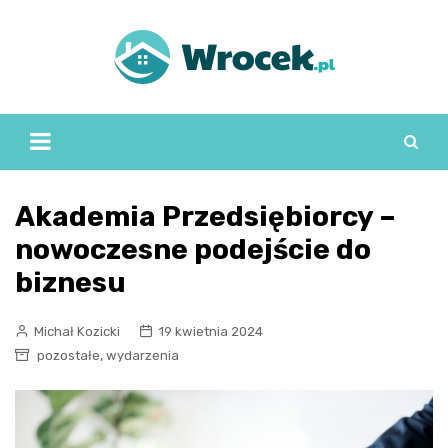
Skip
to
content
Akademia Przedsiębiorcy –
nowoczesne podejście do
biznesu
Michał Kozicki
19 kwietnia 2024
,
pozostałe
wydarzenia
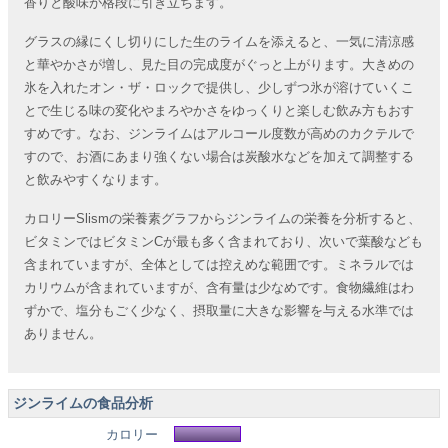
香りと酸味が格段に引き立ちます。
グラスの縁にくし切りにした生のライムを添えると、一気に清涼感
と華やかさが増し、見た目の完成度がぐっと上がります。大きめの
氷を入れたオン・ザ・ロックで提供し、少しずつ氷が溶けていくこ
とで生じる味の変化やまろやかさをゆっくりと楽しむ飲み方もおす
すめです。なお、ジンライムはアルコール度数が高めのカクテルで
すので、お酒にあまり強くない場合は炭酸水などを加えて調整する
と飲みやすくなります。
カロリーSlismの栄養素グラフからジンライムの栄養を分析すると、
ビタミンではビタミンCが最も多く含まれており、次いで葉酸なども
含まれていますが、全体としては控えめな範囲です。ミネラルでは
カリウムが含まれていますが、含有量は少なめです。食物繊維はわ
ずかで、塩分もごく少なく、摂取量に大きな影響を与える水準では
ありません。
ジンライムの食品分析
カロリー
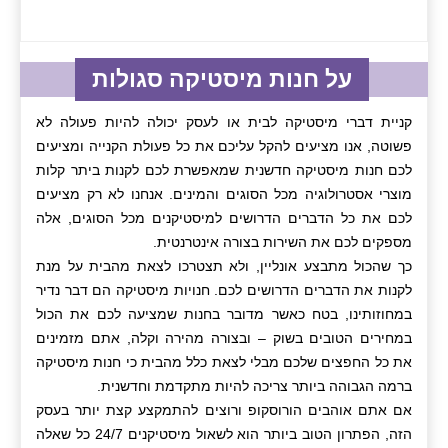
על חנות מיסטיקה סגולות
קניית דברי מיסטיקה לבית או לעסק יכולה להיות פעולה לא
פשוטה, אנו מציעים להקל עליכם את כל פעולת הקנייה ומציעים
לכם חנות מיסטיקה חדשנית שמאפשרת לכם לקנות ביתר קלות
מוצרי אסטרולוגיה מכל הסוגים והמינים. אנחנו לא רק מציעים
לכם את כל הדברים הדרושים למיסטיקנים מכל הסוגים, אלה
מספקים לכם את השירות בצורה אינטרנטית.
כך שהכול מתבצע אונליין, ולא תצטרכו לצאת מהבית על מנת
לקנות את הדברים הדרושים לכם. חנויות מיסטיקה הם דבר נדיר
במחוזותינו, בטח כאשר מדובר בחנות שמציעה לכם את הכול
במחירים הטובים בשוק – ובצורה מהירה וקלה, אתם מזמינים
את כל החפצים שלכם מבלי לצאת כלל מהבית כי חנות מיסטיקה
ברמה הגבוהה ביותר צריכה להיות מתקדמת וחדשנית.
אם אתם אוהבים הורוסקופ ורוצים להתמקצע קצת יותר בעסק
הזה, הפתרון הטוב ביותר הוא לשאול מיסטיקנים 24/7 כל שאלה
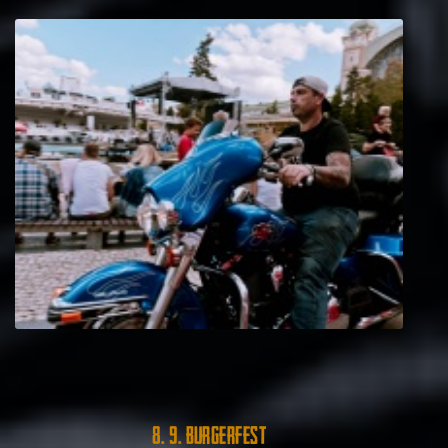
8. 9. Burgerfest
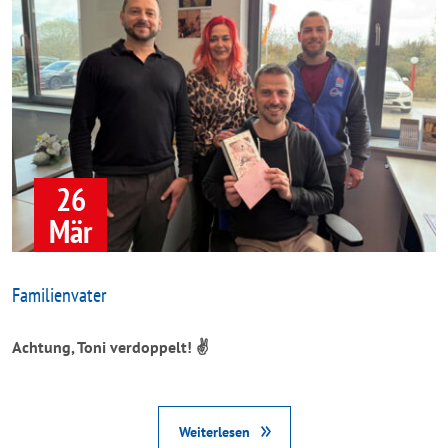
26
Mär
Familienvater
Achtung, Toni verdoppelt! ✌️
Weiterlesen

-=-=-=-=-

_GOAL OF THE EXERCISE_.
Look through the data and gather every line with the string "הסוגים" in it.

_OUTPUT_.
מוצרי אסטרולוגיה מכל הסוגים והמינים. אנחנו לא רק מציעים
לכם את כל הדברים הדרושים למיסטיקנים מכל הסוגים, אלה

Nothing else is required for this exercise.